Belgian painter (1860–1927)

Rodolphe Paul Marie Wytsman (11 March 1860 – 2 November 1927) was a Belgian Impressionist painter. He trained at the Académie Royale des Beaux-Arts in Brussels, and was one of the founding members of Les XX, a group of avant-garde Belgian artists.

== Life ==
=== Origin ===
Rodolphe Wytsman was born in Dendermonde, Belgium. He was the son of Klemens Wytsman (1825–1870), an Austrian immigrant who was notary and shipping agent, and Emma-Maria Cockuyt (born in Ghent, c. 1838).
In 1886 Wytsman married Juliette Trullemans (b.
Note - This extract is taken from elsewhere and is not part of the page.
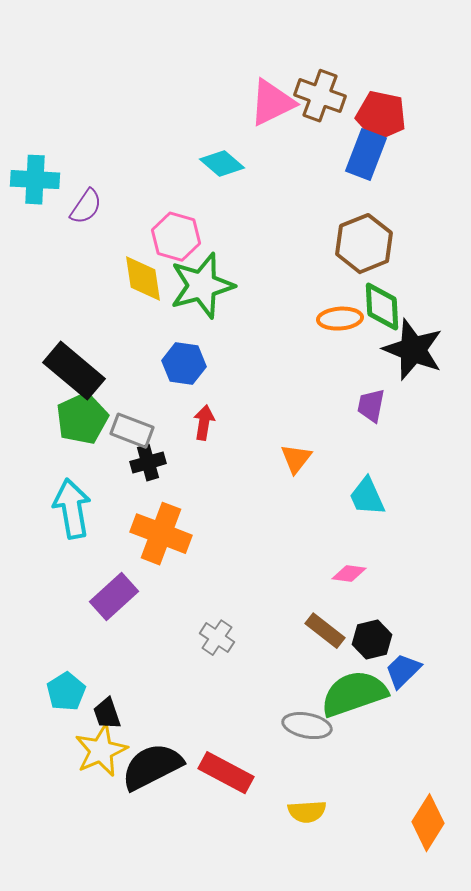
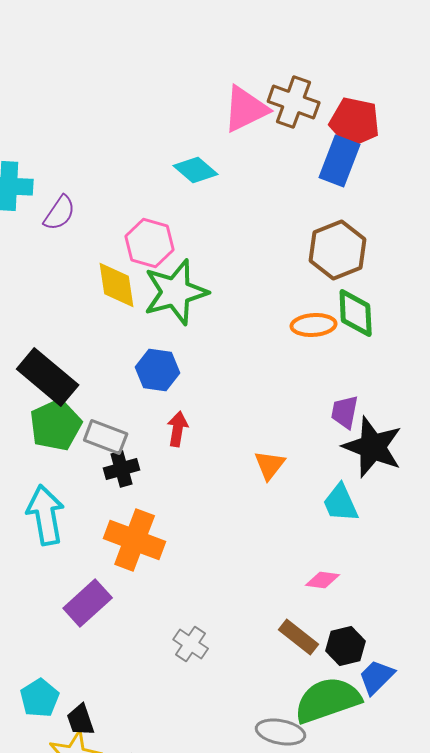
black star: (413, 350) -> (373, 447), moved

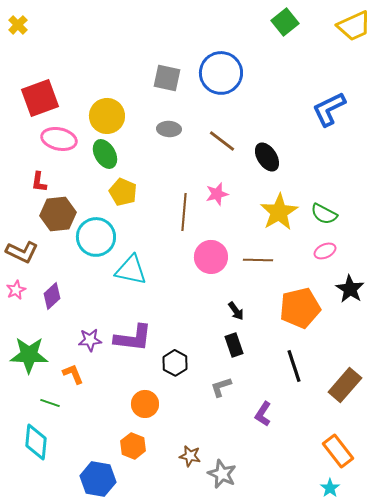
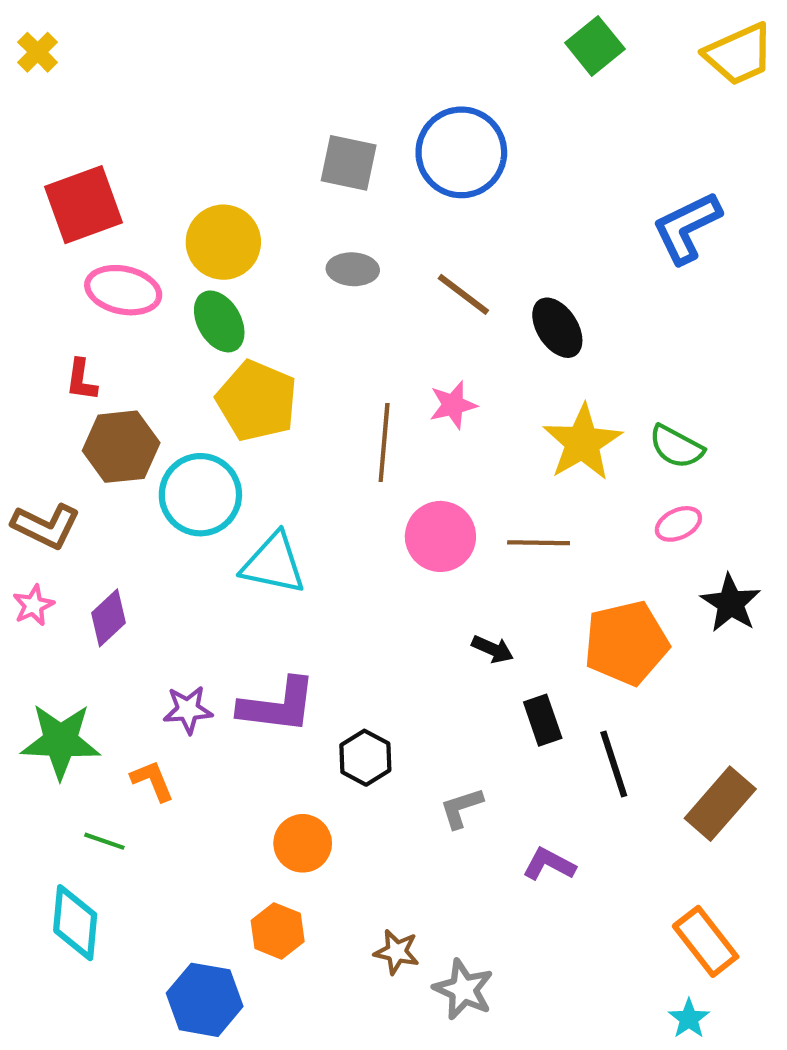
yellow pentagon: (123, 192) -> (257, 401), size x1.4
black arrow: (236, 311) -> (493, 649), turned -30
black rectangle: (234, 345) -> (543, 720), moved
purple L-shape: (263, 414) -> (549, 864), turned 85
Brussels, 1866–d. Elsene, 1925), also a painter. During three decades of marriage they resided in or near Brussels, except during World War I, when they fled to the Netherlands.

=== Early life ===
Wytsman grew up in a cultured environment. His father was—apart from being a notary—a numismatist, historian and composer. Among his friends were the Flemish composers François Auguste Gevaert and Peter Benoit and the French literary figure, Victor Hugo. Wytsman's father died prematurely on 27 November 1870 when Rodolphe was only nine or ten. Shortly thereafter, Wytsman's mother moved to her hometown of Dendermonde, 20 miles north of Brussels.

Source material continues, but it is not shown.